[What to do]
Begin at the top of the entries below and write out every line through the one containing "Deklaracja dostępności", excluding pictures.

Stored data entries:
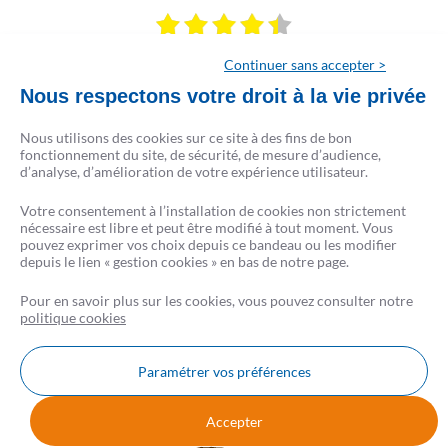
based on
89
reviews
Continuer sans accepter >
see some of the reviews here.
Nous respectons votre droit à la vie privée
Nous utilisons des cookies sur ce site à des fins de bon
fonctionnement du site, de sécurité, de mesure d’audience,
d’analyse, d’amélioration de votre expérience utilisateur.
.2026
02.08.2026
CSF DE BEAUVAIS, TOUT ETAIT PARFAIT, UN GRAND
Acco
Votre consentement à l’installation de cookies non strictement
MERCI A MADAME SOUCHU;
de m
nécessaire est libre et peut être modifié à tout moment. Vous
pouvez exprimer vos choix depuis ce bandeau ou les modifier
depuis le lien « gestion cookies » en bas de notre page.
Pour en savoir plus sur les cookies, vous pouvez consulter notre
politique cookies
Paramétrer vos préférences
Nous contacter
FAQ
AVIS CSF
Accepter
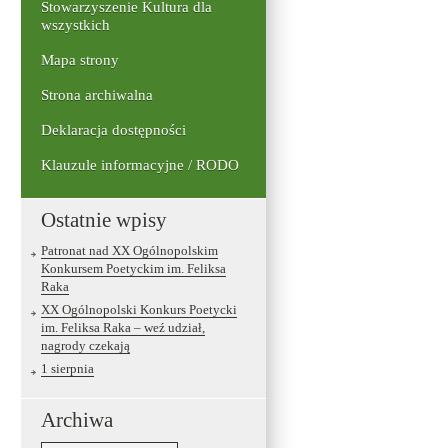
Stowarzyszenie Kultura dla
wszystkich
Mapa strony
Strona archiwalna
Deklaracja dostępności
Klauzule informacyjne / RODO
Ostatnie wpisy
Patronat nad XX Ogólnopolskim
Konkursem Poetyckim im. Feliksa
Raka
XX Ogólnopolski Konkurs Poetycki
im. Feliksa Raka – weź udział,
nagrody czekają
1 sierpnia
Archiwa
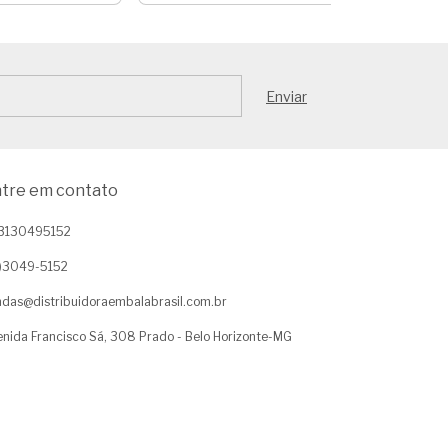
tre em contato
3130495152
1)3049-5152
das@distribuidoraembalabrasil.com.br
nida Francisco Sá, 308 Prado - Belo Horizonte-MG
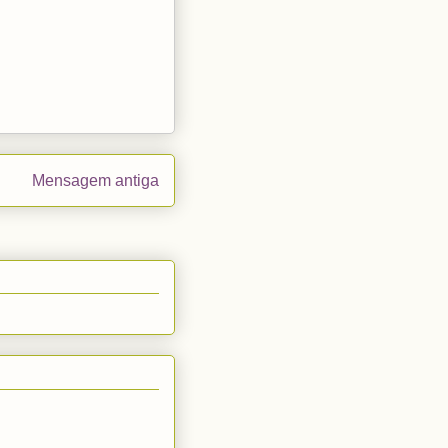
Mensagem antiga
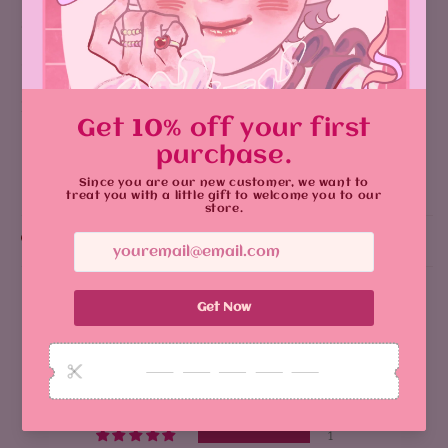
süße glänzende Gesichter Aufkleber
Größe: 5 cm
Es gibt einen holographischen Typ
Aktie
Why You'll Love It:
Customer Reviews
5.00 out of 5
Based on 1 review
1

[Answer]
based on
89
reviews
Continuer sans accepter >
see some of the reviews here.
Nous respectons votre droit à la vie privée
Nous utilisons des cookies sur ce site à des fins de bon
fonctionnement du site, de sécurité, de mesure d’audience,
d’analyse, d’amélioration de votre expérience utilisateur.
.2026
02.08.2026
CSF DE BEAUVAIS, TOUT ETAIT PARFAIT, UN GRAND
Acco
Votre consentement à l’installation de cookies non strictement
MERCI A MADAME SOUCHU;
de m
nécessaire est libre et peut être modifié à tout moment. Vous
pouvez exprimer vos choix depuis ce bandeau ou les modifier
depuis le lien « gestion cookies » en bas de notre page.
Pour en savoir plus sur les cookies, vous pouvez consulter notre
politique cookies
Paramétrer vos préférences
Nous contacter
FAQ
AVIS CSF
Accepter
Stowarzyszenie Kultura dla
wszystkich
Mapa strony
Strona archiwalna
Deklaracja dostępności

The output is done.